Exercise objective. Below are records with pictures. Transcribe exactly, and only, the lines from the line with "For every named" to the line with "로그인 (260, 253)", both ends included, but not the pictures.

++++ Extracted material

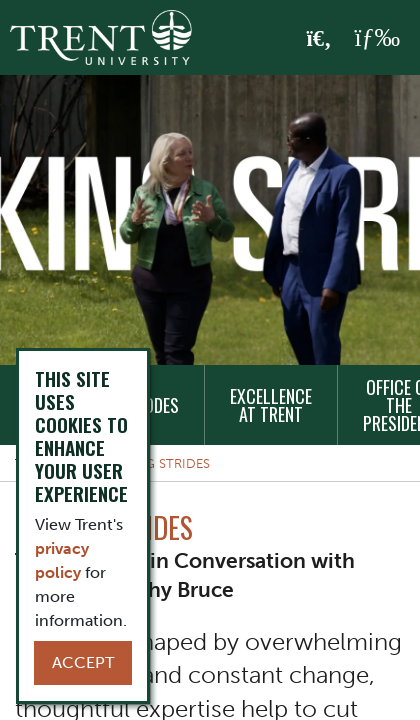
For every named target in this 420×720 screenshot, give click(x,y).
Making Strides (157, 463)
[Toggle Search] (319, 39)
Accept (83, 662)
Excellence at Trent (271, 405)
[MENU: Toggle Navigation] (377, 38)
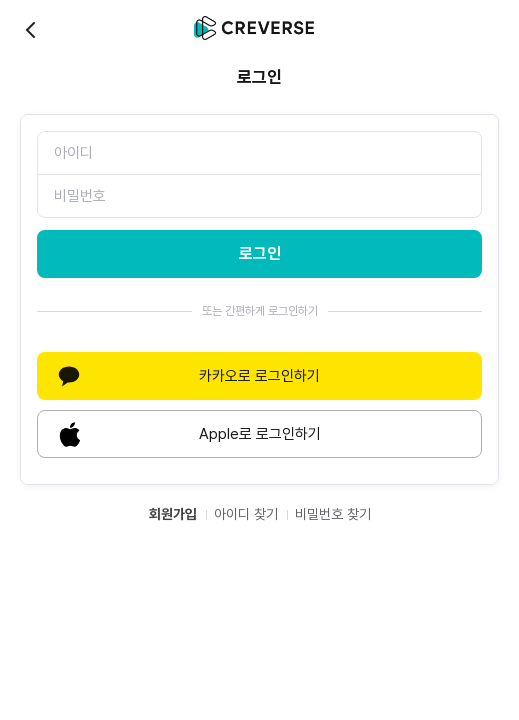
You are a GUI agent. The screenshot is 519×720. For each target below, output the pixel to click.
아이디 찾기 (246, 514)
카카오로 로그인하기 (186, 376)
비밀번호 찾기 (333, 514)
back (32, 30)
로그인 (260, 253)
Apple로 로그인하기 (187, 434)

++++++++
++++ Extracted material

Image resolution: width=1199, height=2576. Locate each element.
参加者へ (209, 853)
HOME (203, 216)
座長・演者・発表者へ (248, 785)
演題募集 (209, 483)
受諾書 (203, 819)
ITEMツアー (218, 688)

++++++++

Answer box.
For every named target in this 420×720 screenshot, give click(x,y).
Making Strides (157, 463)
[Toggle Search] (319, 39)
Accept (83, 662)
Excellence at Trent (271, 405)
[MENU: Toggle Navigation] (377, 38)
You are a GUI agent. The screenshot is 519×720. For each target below, output the pixel to click.
아이디 찾기 (246, 514)
카카오로 로그인하기 (186, 376)
비밀번호 찾기 (333, 514)
back (32, 30)
로그인 (260, 253)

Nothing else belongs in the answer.